Kemudian, pelonggaran ditujukan untuk penumpang yang membutuhkan penanganan medis; penumpang dengan kepentingan mendesak, misalnya ada keluarga yang meninggal; dan pemulangan PMI, WNI, dan pelajar dari luar negeri yang akan pulang ke daerah asal. Budi Karya menerangkan, kebijakan ini akan diatur dalam beleid turunan dari peraturan sebelumnya, yakni Peraturan Menteri Perhubungan Nomor 25 Tahun 2020.
Sontak saja pernyataan Menteri yang juga pernah terinveksi Covid-19 ini direspons banyak pihak. Kebijakan transportasi ini dinilai justru kontradiktif dengan keinginan pemerintah untuk menekan penyebaran virus Covid-19. Apalagi pada hari yang sama Presiden Joko Widodo menginstruksikan kepada jajarannya untuk menekan penyebaran virus itu sehingga kurvanya menurun pada Mei ini.

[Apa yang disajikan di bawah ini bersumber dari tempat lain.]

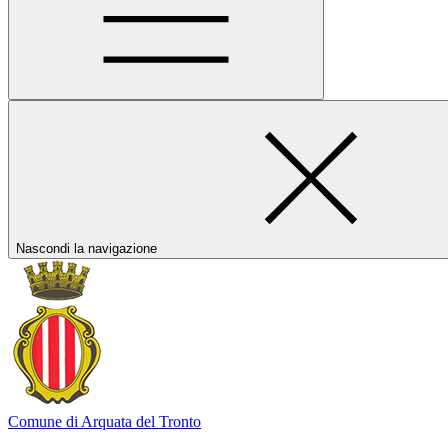
Nascondi la navigazione
Comune di Arquata del Tronto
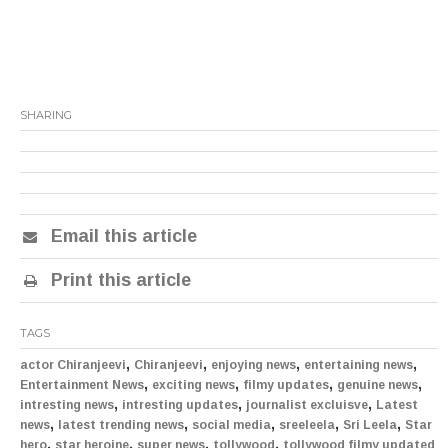
SHARING
Email this article
Print this article
TAGS
,
,
,
,
actor Chiranjeevi
Chiranjeevi
enjoying news
entertaining news
,
,
,
,
Entertainment News
exciting news
filmy updates
genuine news
,
,
,
intresting news
intresting updates
journalist excluisve
Latest
,
,
,
,
,
news
latest trending news
social media
sreeleela
Sri Leela
Star
,
,
,
,
hero
star heroine
super news
tollywood
tollywood filmy updated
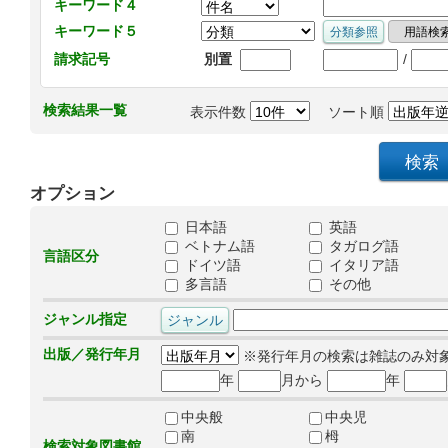
キーワード４
キーワード５
/
請求記号
別置
検索結果一覧
表示件数
ソート順
オプション
日本語
英語
ベトナム語
タガログ語
言語区分
ドイツ語
イタリア語
多言語
その他
ジャンル指定
出版／発行年月
※発行年月の検索は雑誌のみ対
年
月から
年
中央般
中央児
南
栂
検索対象図書館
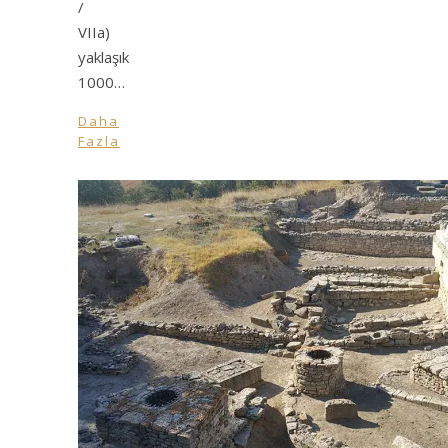
/
VIIa)
yaklaşık
1000…
Daha
Fazla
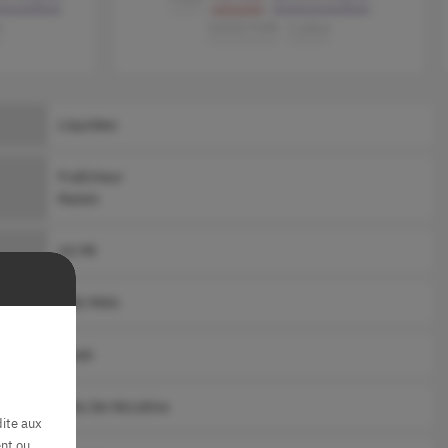
e
10000 Puffs
1 pièce
Liquideo
Fraîcheur
Raisin
10 Ml
700 MAh
Mesh
Sels De Nicotine
dite aux
nt ou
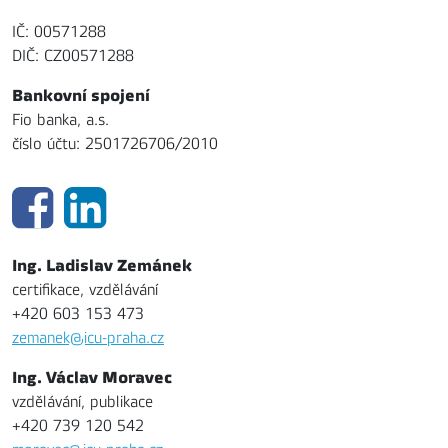
IČ: 00571288
DIČ: CZ00571288
Bankovní spojení
Fio banka, a.s.
číslo účtu: 2501726706/2010
Ing. Ladislav Zemánek
certifikace, vzdělávání
+420 603 153 473
zemanek@icu-praha.cz
Ing. Václav Moravec
vzdělávání, publikace
+420 739 120 542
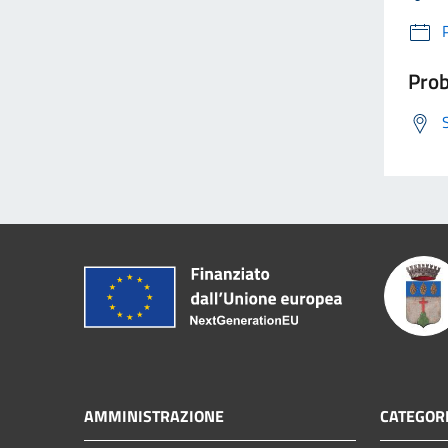
Prob
AMMINISTRAZIONE
CATEGORI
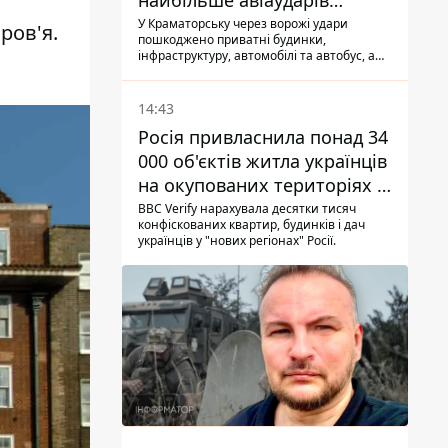
найбільше авіаударів
КАБ-250
У Краматорську через ворожі удари
ров'я.
пошкоджено приватні будинки,
інфраструктуру, автомобілі та автобус, а
загалом за добу на Донеччині загинула
одна людина і ще 15 отримали поранення
14:43
Росія привласнила понад 34
000 об'єктів житла українців
на окупованих територіях -
розслідування BBC
BBC Verify нарахувала десятки тисяч
конфіскованих квартир, будинків і дач
українців у "нових регіонах" Росії.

Karenanya, kebijakan semua moda transportasi beroperasi kembali dinilai bertentangan sekaligus melanggar perintah Presiden itu. “Kebijakan itu dikhawatirkan menaikkan kembali kurva penularan Covid-19 yang sempat mereda meski masih fluktuatif,” kata Wakil Ketua Fraksi PAN Saleh Partaonan Daulay.
Direktur Charta Politika Yunarto Wijaya berpendapat, kebijakan Menhub Bui Karya Sumadi tidak masuk logika. Menurutnya, bila memang di bulan Juni nanti akan dilakukan relaksasi ekonomi, mestinya bulan Mei ini pembatasan lebih diperketat.
“Pak @jokowi coba instruksikan menteri anda jelaskan ke publik apa logika dari pelonggaran transportasi per-besok? Bagaimana membedakan yg berniat mudik atau gak? Kalo niat bikin pelonggaran di juni, bukankah logikanya skrg malah hrs diperketat?,” cuit Yunarto di lini Twitter-nya.
Pandangan senada juga disuarakan Ketua Umum Association of The Indonesia Tours and Travel (ASITA) Rusmiati. Ia mengatakan kebijakan tersebut menunjukkan pemerintah tak konsisten dalam mengatasi penyebaran virus corona. Kalau tetap dijalankan, kebijakan tersebut berpotensi membuat pengusaha termasuk sektor pariwisata merugi.
Menurutnya, pemerintah harus tegas dengan kebijakan larangan bepergian ke luar kota terutama dari zona merah pandemi. “Di samping untuk mencegah penyebaran virus Corona, pembatasan pergerakan orang juga penting agar kasus positif COVID-19 dapat segera ditekan dan perekonomian kembali pulih,” katanya.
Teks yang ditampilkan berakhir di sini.